Collaborazione è la parola chiave per affrontare le sfide della sicurezza
Un approccio esclusivamente tecnologico non è però sufficiente. “La collaborazione fra risk management, sicurezza e IT, in allineamento con business, è fondamentale per il successo di qualunque organizzazione”, sottolinea Massimo Vulpiani, Regional Director Europe South – RSA. La pandemia ha aumentato la consapevolezza della necessità di collaborazione come emerge da un sondaggio effettuato in ambito RSA Risk Report “La risposta al rischio strategico analizzato deve essere olistica – aggiunge – Sarebbe ideale che le diverse funzioni utilizzassero le stesse metodologie e gli stessi strumenti automatizzati per rendere confrontabili i risultati su cui basare le decisioni appropriate”.
La collaborazione è considerata essenziale dalla maggior parte dei partecipanti al dibattito.
Claudio Rando, Cyber Security Division – Public Administration, Defence & International Agencies Line of Business VP Head of Sales – Leonardo, fa riferimento alla necessità di collaborazione a partire dall’UE che sta avviando un approccio unico anche sulla sicurezza.
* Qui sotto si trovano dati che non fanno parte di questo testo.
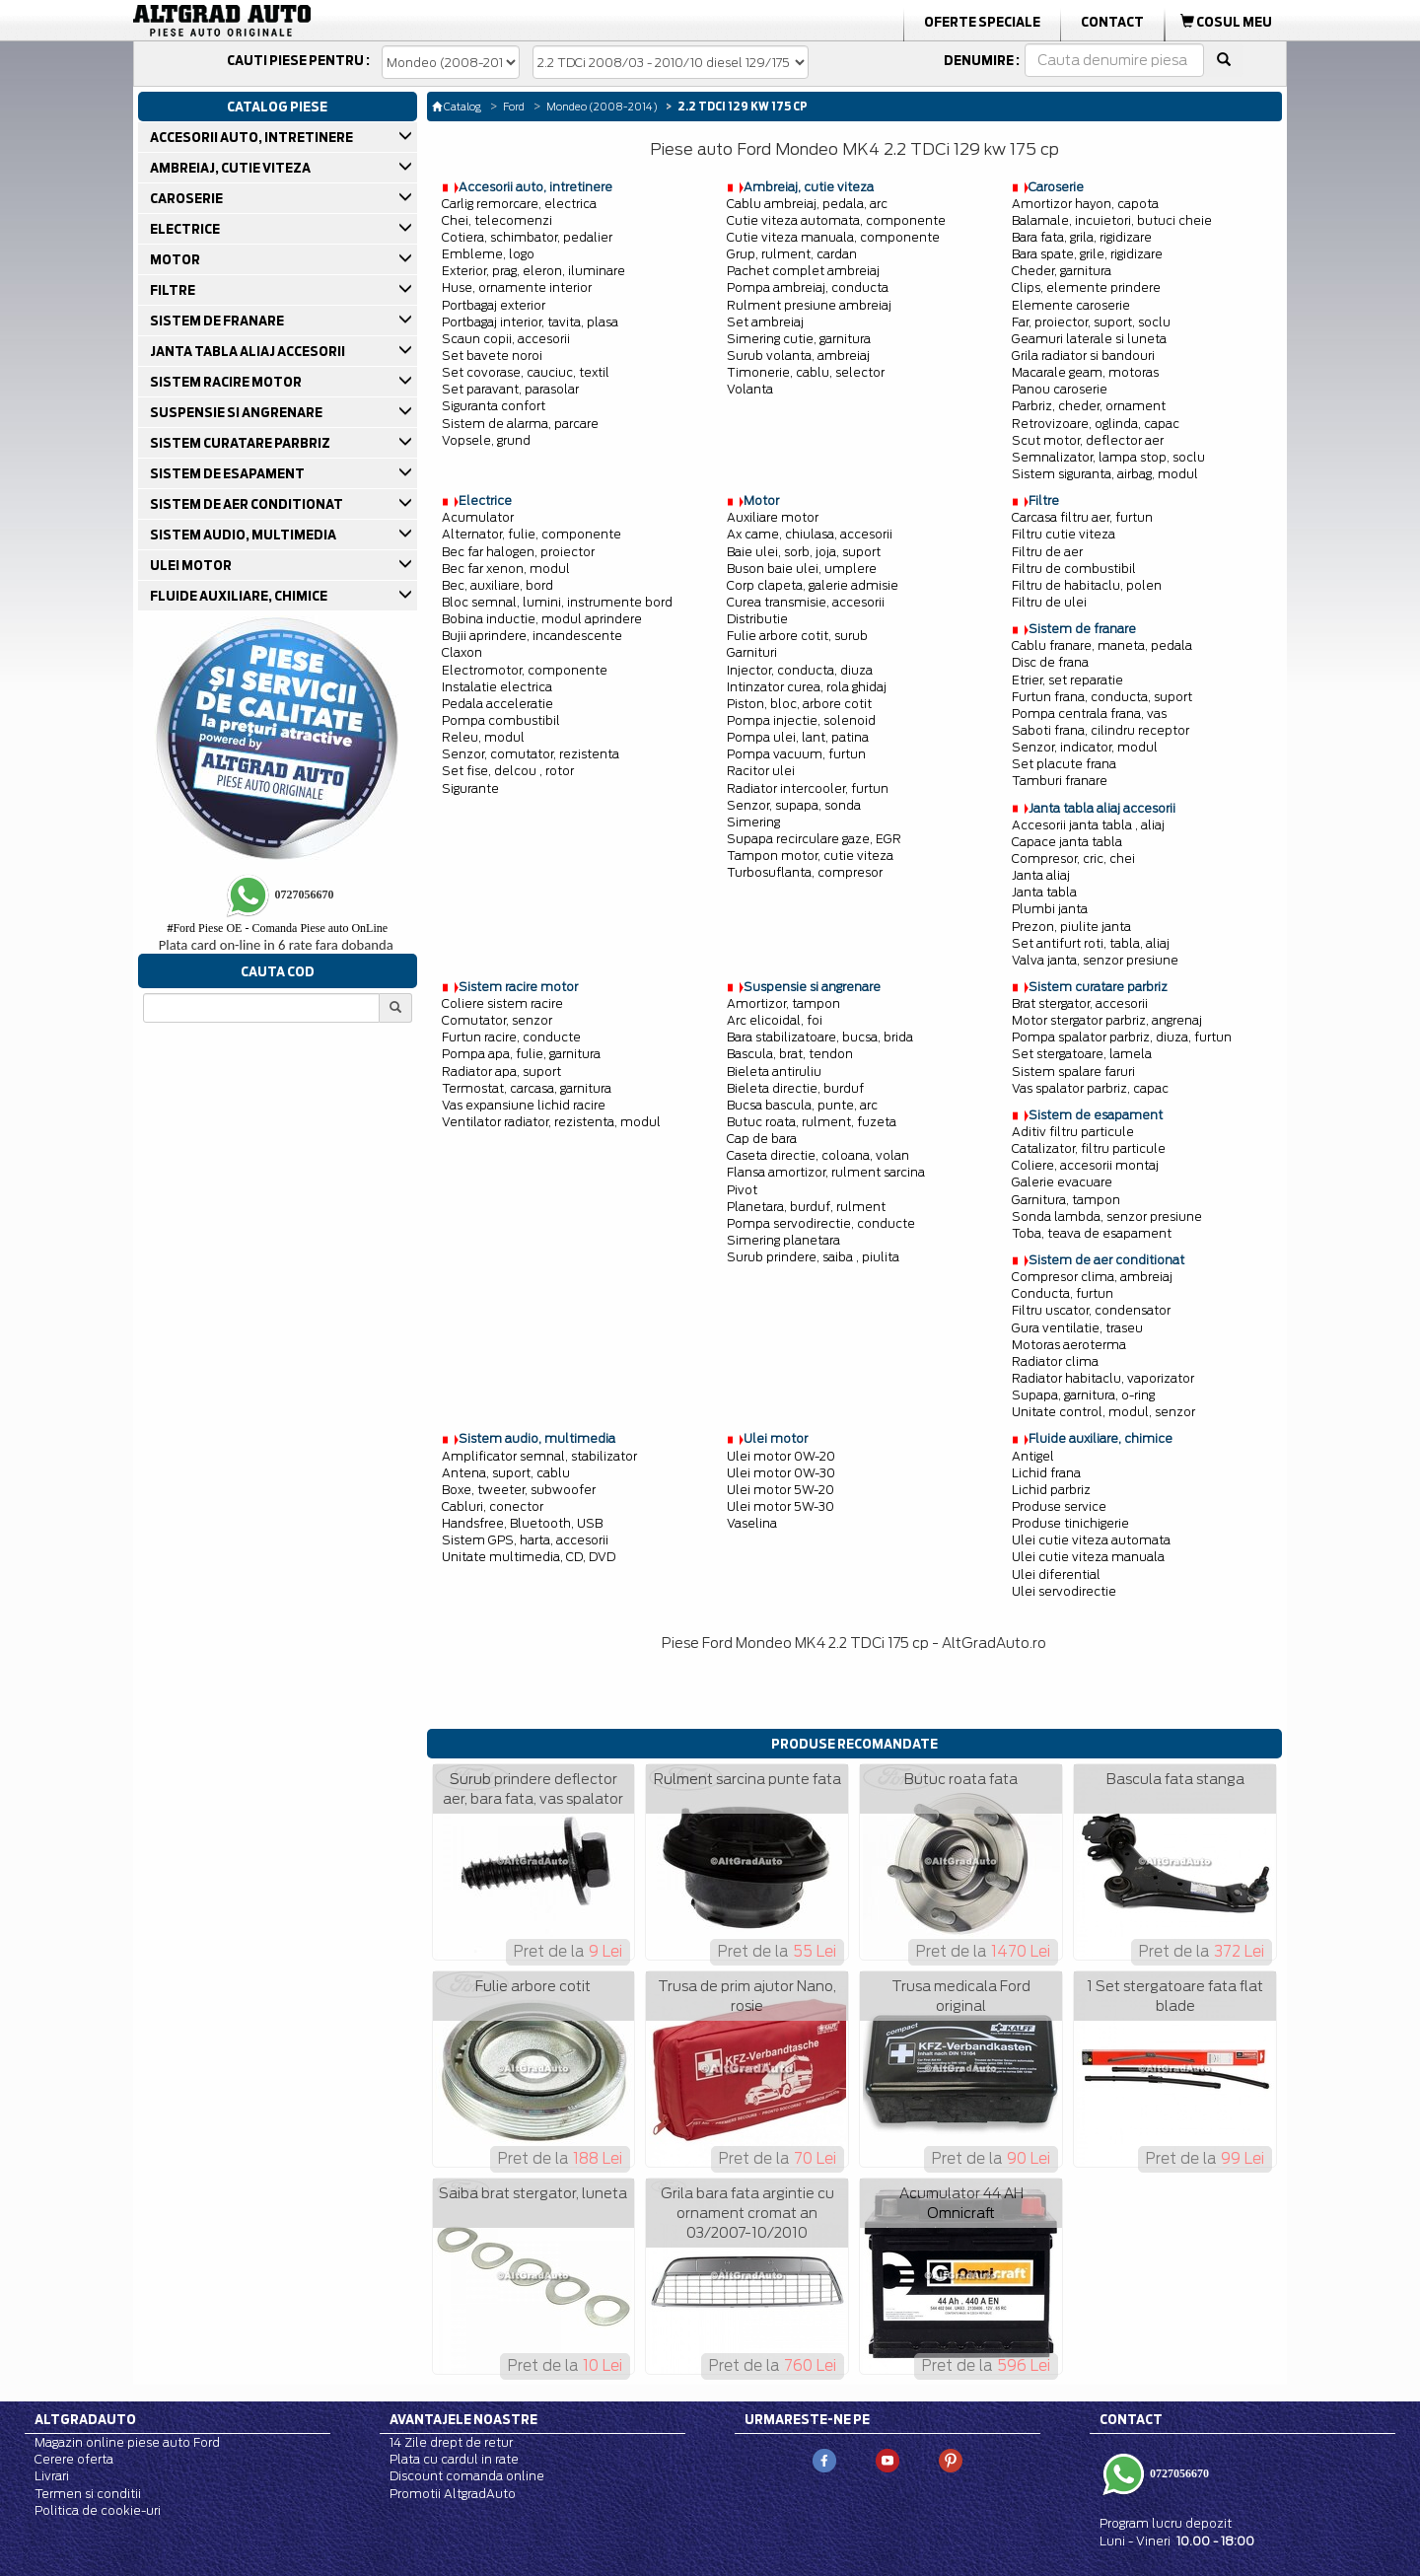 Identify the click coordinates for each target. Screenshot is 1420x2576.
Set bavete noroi (492, 355)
Un’idea che va oltre la protezione dell’esistente verso le nuove piattaforme che devono nascere intrinsecamente sicure. Concetto ribadito anche da Giorgio Gallucci, Head of Technology Information Security – WindTre, che vede la sicurezza non come un add on ma un elemento centrale fin dalla progettazione, dalla selezione dei prodotti, dei fornitori, dei requisiti.
Per fronteggiare l’aumento della superficie di esposizione l’unica via è fare rete. “L’interdipendenza fra i diversi attori può essere visto come fattore di vulnerabilità ma anche di forza – è l’opinione di Inzerilli – Servono risorse e strategie condivise per la resilienza del sistema paese, con l’ampliamento del perimetro dei soggetti che forniscono servizi critici”.
I punti di forza su cui contare sono l’Agenzia per la sicurezza nazionale cibernetica che si sta configurando come una sorta di strategia olistica che, con il PNRR, diventa l’interlocutore unico per il pubblico e per il privato, a vantaggio delle amministrazioni che possono fruire di risorse (620 milioni dedicati alla sicurezza) e competenze.
Tuttavia sono ancora molti i limiti da superare.
Si deve ad esempio lavorare per innalzare la consapevolezza e la cultura anche a livello delle amministrazioni locali, che oggi non hanno strumenti e le competenze per rispondere con la velocità necessaria agli attacchi e limitare i danni.
“Serve uno stimolo ulteriore per superare la frammentazione nelle amministrazioni che in questi anni ha creato una situazione disomogenea” conclude Gabrielli”, che ribadisce l’importanza di linee guida unitarie per la cybersecurity provenienti dal PNRR e dall’Agenzia. “Tutte le amministrazioni sono chiamate a convergere verso soluzioni trasversali per essere utilmente protette”.